> **What is needed**
As you restate the entries, keep every word intact and leave out whatever images they hold.

Start of Given entries

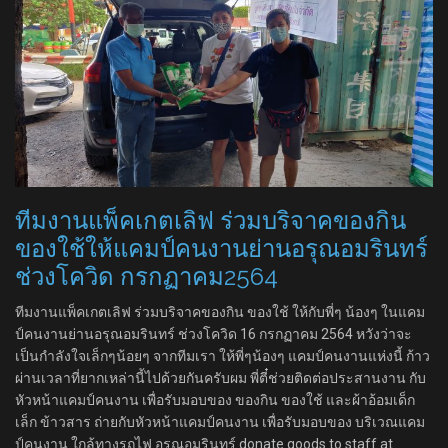
ทีมงานแพ็คเกตเลิฟ ร่วมบริจาคของกิน
ของใช้ให้แคมป์คนงานย่านอรุณอมรินทร์
ช่วงโควิด กรกฏาคม2564
ทีมงานแพ็คเกตเลิฟ ร่วมบริจาคของกิน ของใช้ ให้กับพี่ๆ น้องๆ ในแคม
ป์คนงานย่านอรุณอมรินทร์ ช่วงโควิด 16 กรกฏาคม 2564 หวังว่าจะ
เป็นกำลังใจเล็กๆน้อยๆ จากทีมเรา ให้พี่ๆน้องๆ แคมป์คนงานแห่งนี้ ก้าว
ผ่านเวลาที่ยากเหล่านี้ไปด้วยกันครับผม พี่ตี๋ช่วยติดต่อประสานงาน กับ
หัวหน้าแคมป์คนงาน เพื่อรับมอบของ ของกิน ของใช้ และผ้าอ้อมเด็ก
เล็ก ข้าวสาร ถ่ายกับหัวหน้าแคมป์คนงาน เพื่อรับมอบของ บริเวณแคม
ป์คนงาน ใกล้ทางรถไฟ อรุณอมรินทร์ donate goods to staff at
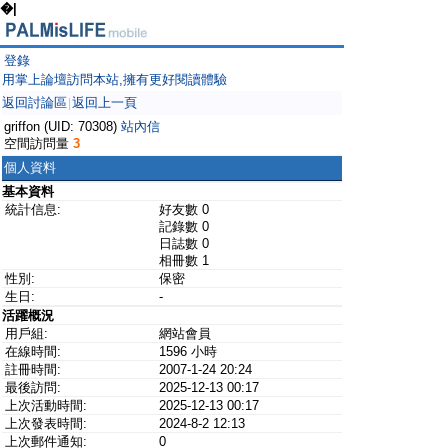
�|
登錄
用掌上論壇訪問本站,擁有更好閱讀體驗
返回討論區
返回上一頁
|
griffon (UID: 70308)
站內信
空間訪問量
3
個人資料
基本資料
統計信息:
好友數 0
記錄數 0
日誌數 0
相冊數 1
性別:
保密
生日:
-
活躍概況
用戶組:
網站會員
在線時間:
1596 小時
註冊時間:
2007-1-24 20:24
最後訪問:
2025-12-13 00:17
上次活動時間:
2025-12-13 00:17
上次發表時間:
2024-8-2 12:13
上次郵件通知:
0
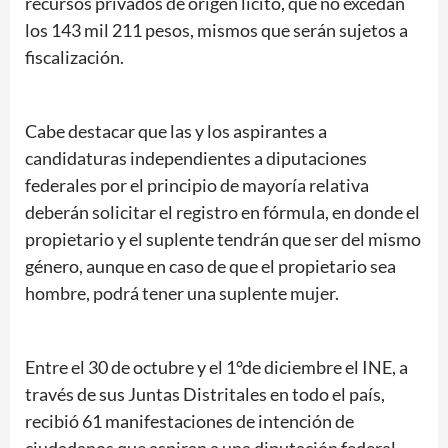
recursos privados de origen lícito, que no excedan
los 143 mil 211 pesos, mismos que serán sujetos a
fiscalización.
Cabe destacar que las y los aspirantes a
candidaturas independientes a diputaciones
federales por el principio de mayoría relativa
deberán solicitar el registro en fórmula, en donde el
propietario y el suplente tendrán que ser del mismo
género, aunque en caso de que el propietario sea
hombre, podrá tener una suplente mujer.
Entre el 30 de octubre y el 1°de diciembre el INE, a
través de sus Juntas Distritales en todo el país,
recibió 61 manifestaciones de intención de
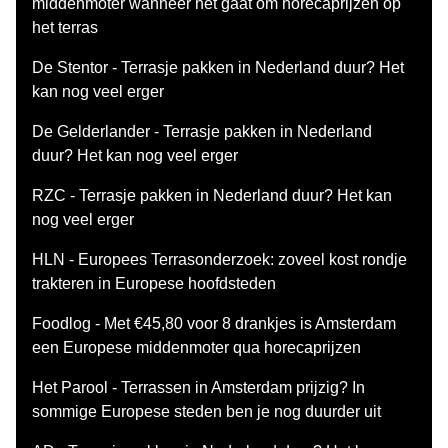
middenmoter wanneer het gaat om horecaprijzen op
het terras
De Stentor - Terrasje pakken in Nederland duur? Het
kan nog veel erger
De Gelderlander - Terrasje pakken in Nederland
duur? Het kan nog veel erger
RZC - Terrasje pakken in Nederland duur? Het kan
nog veel erger
HLN - Europees Terrasonderzoek: zoveel kost rondje
trakteren in Europese hoofdsteden
Foodlog - Met €45,80 voor 8 drankjes is Amsterdam
een Europese middenmoter qua horecaprijzen
Het Parool - Terrassen in Amsterdam prijzig? In
sommige Europese steden ben je nog duurder uit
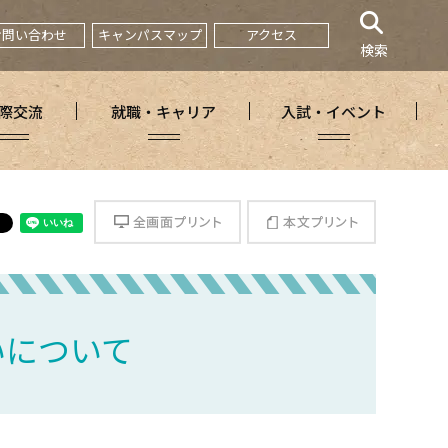
お問い合わせ
キャンパスマップ
アクセス
検索
際交流
就職・キャリア
入試・イベント
全画面プリント
本文プリント
いについて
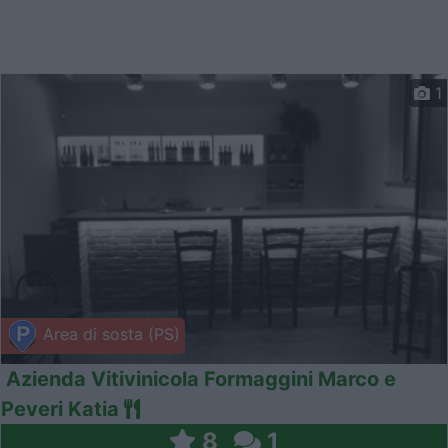
1
Area di sosta (PS)
Azienda Vitivinicola Formaggini Marco e
Peveri Katia
8
1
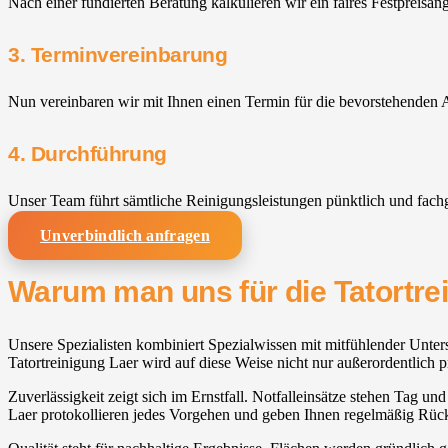
Nach einer fundierten Beratung kalkulieren wir ein faires Festpreisan
3. Terminvereinbarung
Nun vereinbaren wir mit Ihnen einen Termin für die bevorstehenden A
4. Durchführung
Unser Team führt sämtliche Reinigungsleistungen pünktlich und fach
Unverbindlich anfragen
Warum man uns für die Tatortrei
Unsere Spezialisten kombiniert Spezialwissen mit mitfühlender Unters
Tatortreinigung Laer wird auf diese Weise nicht nur außerordentlich p
Zuverlässigkeit zeigt sich im Ernstfall. Notfalleinsätze stehen Tag und
Laer protokollieren jedes Vorgehen und geben Ihnen regelmäßig Rü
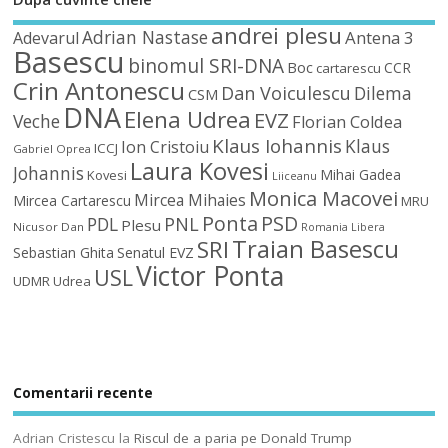
andrei plesu
Adrian Nastase
Antena 3
Adevarul
Basescu
binomul SRI-DNA
Boc
CCR
cartarescu
Crin Antonescu
Dan Voiculescu
Dilema
CSM
DNA
Elena Udrea
EVZ
Veche
Florian Coldea
Klaus Iohannis
Klaus
Ion Cristoiu
ICCJ
Gabriel Oprea
Laura Kovesi
Johannis
Mihai Gadea
Kovesi
Liiceanu
Monica Macovei
Mircea Mihaies
Mircea Cartarescu
MRU
Ponta
PSD
PDL
PNL
Plesu
Nicusor Dan
Romania Libera
Traian Basescu
SRI
Sebastian Ghita
Senatul EVZ
Victor Ponta
USL
UDMR
Udrea
Comentarii recente
Adrian Cristescu
la
Riscul de a paria pe Donald Trump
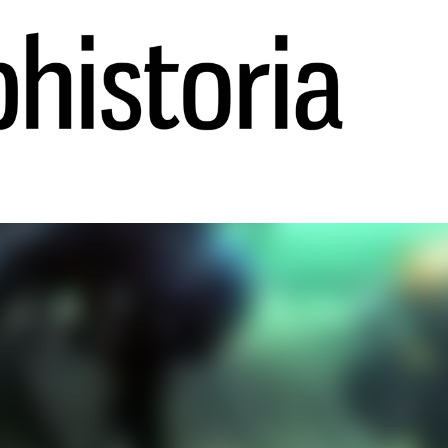
Ir al contenido principal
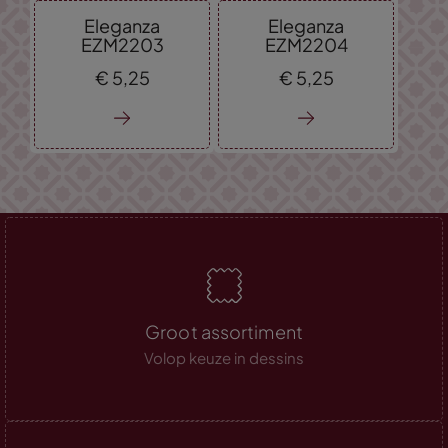
Eleganza
Eleganza
EZM2203
EZM2204
€
5,
25
€
5,
25
Groot assortiment
Volop keuze in dessins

End of Given entries

> **Solution for this problem**
ทีมงานแพ็คเกตเลิฟ ร่วมบริจาคของกิน
ของใช้ให้แคมป์คนงานย่านอรุณอมรินทร์
ช่วงโควิด กรกฏาคม2564
ทีมงานแพ็คเกตเลิฟ ร่วมบริจาคของกิน ของใช้ ให้กับพี่ๆ น้องๆ ในแคม
ป์คนงานย่านอรุณอมรินทร์ ช่วงโควิด 16 กรกฏาคม 2564 หวังว่าจะ
เป็นกำลังใจเล็กๆน้อยๆ จากทีมเรา ให้พี่ๆน้องๆ แคมป์คนงานแห่งนี้ ก้าว
ผ่านเวลาที่ยากเหล่านี้ไปด้วยกันครับผม พี่ตี๋ช่วยติดต่อประสานงาน กับ
หัวหน้าแคมป์คนงาน เพื่อรับมอบของ ของกิน ของใช้ และผ้าอ้อมเด็ก
เล็ก ข้าวสาร ถ่ายกับหัวหน้าแคมป์คนงาน เพื่อรับมอบของ บริเวณแคม
ป์คนงาน ใกล้ทางรถไฟ อรุณอมรินทร์ donate goods to staff at
�|
登錄
用掌上論壇訪問本站,擁有更好閱讀體驗
返回討論區
返回上一頁
|
griffon (UID: 70308)
站內信
空間訪問量
3
個人資料
基本資料
統計信息:
好友數 0
記錄數 0
日誌數 0
相冊數 1
性別:
保密
生日:
-
活躍概況
用戶組:
網站會員
在線時間:
1596 小時
註冊時間:
2007-1-24 20:24
最後訪問:
2025-12-13 00:17
上次活動時間:
2025-12-13 00:17
上次發表時間:
2024-8-2 12:13
上次郵件通知:
0
recursos privados de origen lícito, que no excedan
los 143 mil 211 pesos, mismos que serán sujetos a
fiscalización.
Cabe destacar que las y los aspirantes a
candidaturas independientes a diputaciones
federales por el principio de mayoría relativa
deberán solicitar el registro en fórmula, en donde el
propietario y el suplente tendrán que ser del mismo
género, aunque en caso de que el propietario sea
hombre, podrá tener una suplente mujer.
Entre el 30 de octubre y el 1°de diciembre el INE, a
través de sus Juntas Distritales en todo el país,
recibió 61 manifestaciones de intención de
middenmoter wanneer het gaat om horecaprijzen op
het terras
De Stentor - Terrasje pakken in Nederland duur? Het
kan nog veel erger
De Gelderlander - Terrasje pakken in Nederland
duur? Het kan nog veel erger
RZC - Terrasje pakken in Nederland duur? Het kan
nog veel erger
HLN - Europees Terrasonderzoek: zoveel kost rondje
trakteren in Europese hoofdsteden
Foodlog - Met €45,80 voor 8 drankjes is Amsterdam
een Europese middenmoter qua horecaprijzen
Het Parool - Terrassen in Amsterdam prijzig? In
sommige Europese steden ben je nog duurder uit
お問い合わせ
キャンパスマップ
アクセス
検索
際交流
就職・キャリア
入試・イベント
全画面プリント
本文プリント
いについて
1
Area di sosta (PS)
Azienda Vitivinicola Formaggini Marco e
Peveri Katia
8
1
Nach einer fundierten Beratung kalkulieren wir ein faires Festpreisan
3. Terminvereinbarung
Nun vereinbaren wir mit Ihnen einen Termin für die bevorstehenden A
4. Durchführung
Unser Team führt sämtliche Reinigungsleistungen pünktlich und fach
Unverbindlich anfragen
Warum man uns für die Tatortrei
Unsere Spezialisten kombiniert Spezialwissen mit mitfühlender Unters
Tatortreinigung Laer wird auf diese Weise nicht nur außerordentlich p
Zuverlässigkeit zeigt sich im Ernstfall. Notfalleinsätze stehen Tag und
Laer protokollieren jedes Vorgehen und geben Ihnen regelmäßig Rü
andrei plesu
Adrian Nastase
Antena 3
Adevarul
Basescu
binomul SRI-DNA
Boc
CCR
cartarescu
Crin Antonescu
Dan Voiculescu
Dilema
CSM
DNA
Elena Udrea
EVZ
Veche
Florian Coldea
Klaus Iohannis
Klaus
Ion Cristoiu
ICCJ
Gabriel Oprea
Laura Kovesi
Johannis
Mihai Gadea
Kovesi
Liiceanu
Monica Macovei
Mircea Mihaies
Mircea Cartarescu
MRU
Ponta
PSD
PDL
PNL
Plesu
Nicusor Dan
Romania Libera
Traian Basescu
SRI
Sebastian Ghita
Senatul EVZ
Victor Ponta
USL
UDMR
Udrea
Comentarii recente
Adrian Cristescu
la
Riscul de a paria pe Donald Trump
Ir al contenido principal
Eleganza
Eleganza
EZM2203
EZM2204
€
5,
25
€
5,
25
Groot assortiment
Volop keuze in dessins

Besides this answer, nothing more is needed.